• _Recorded information_:
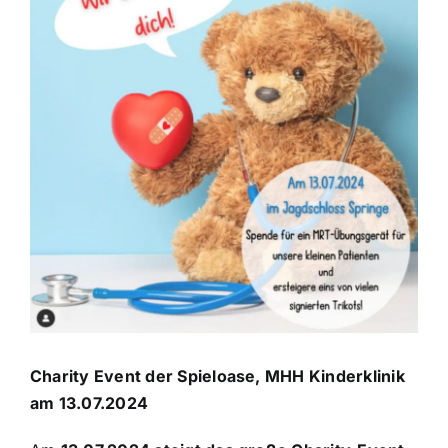
Bild
Sponsoren
Der Verein
Charity Event der Spieloase, MHH Kinderklinik
am 13.07.2024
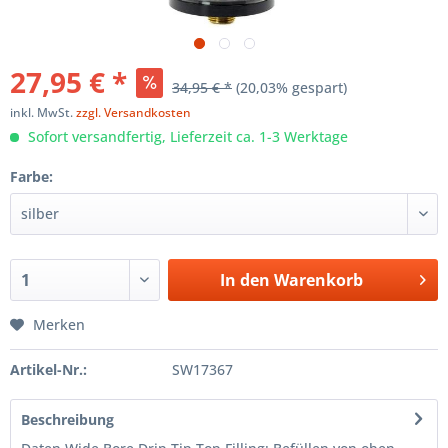
27,95 € *
34,95 € *
(20,03% gespart)
inkl. MwSt.
zzgl. Versandkosten
Sofort versandfertig, Lieferzeit ca. 1-3 Werktage
Farbe:
In den
Warenkorb
Merken
Artikel-Nr.:
SW17367
Beschreibung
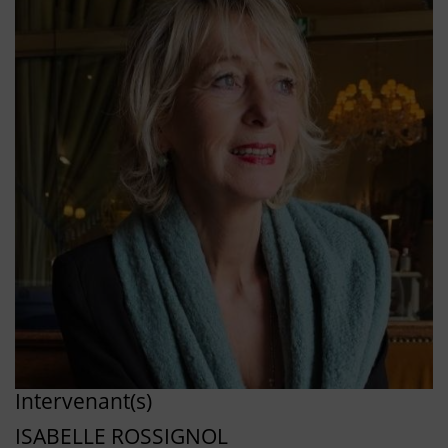
Intervenant(s)
ISABELLE ROSSIGNOL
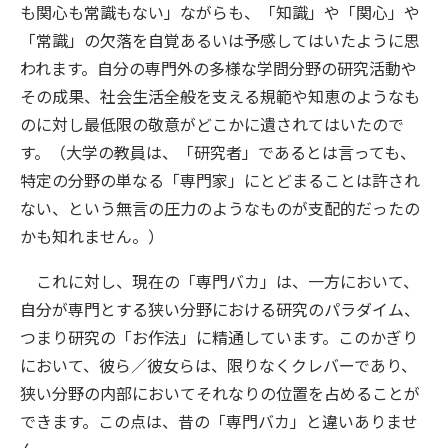
も関心も常識もない」ながらも、「知識」や「関心」や
「常識」の欠落を自覚あるいは予感してはいたように思
われます。自分の専門外の多様な学問分野の研究活動や
その成果、社会生活全般を支える規範や知恵のようなも
のに対し最低限の敬意がどこかに遺されてはいたので
す。（大学の教員は、「研究者」であるとは言っても、
特定の分野の単なる「専門家」にとどまることは許され
ない、という無言の圧力のようなものが支配的だったの
かも知れません。）
これに対し、現在の「専門バカ」は、一方において、
自分が専門とする狭い分野における研究のパラダイム、
つまり研究の「お作法」に精通しています。このかぎり
において、彼ら／彼女らは、限りなくクレバーであり、
狭い分野の内部においてそれなりの位置を占めることが
できます。この点は、昔の「専門バカ」と違いありませ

• _What to produce_: Using the data above, transcribe exactly the lines between those containing "ISABELLE ROSSIGNOL" and "つまり研究の「お作法」に精通しています。このかぎり", inclusive, and leave every picture behind.

• _Solution_:
ISABELLE ROSSIGNOL
も関心も常識もない」ながらも、「知識」や「関心」や
「常識」の欠落を自覚あるいは予感してはいたように思
われます。自分の専門外の多様な学問分野の研究活動や
その成果、社会生活全般を支える規範や知恵のようなも
のに対し最低限の敬意がどこかに遺されてはいたので
す。（大学の教員は、「研究者」であるとは言っても、
特定の分野の単なる「専門家」にとどまることは許され
ない、という無言の圧力のようなものが支配的だったの
かも知れません。）
これに対し、現在の「専門バカ」は、一方において、
自分が専門とする狭い分野における研究のパラダイム、
つまり研究の「お作法」に精通しています。このかぎり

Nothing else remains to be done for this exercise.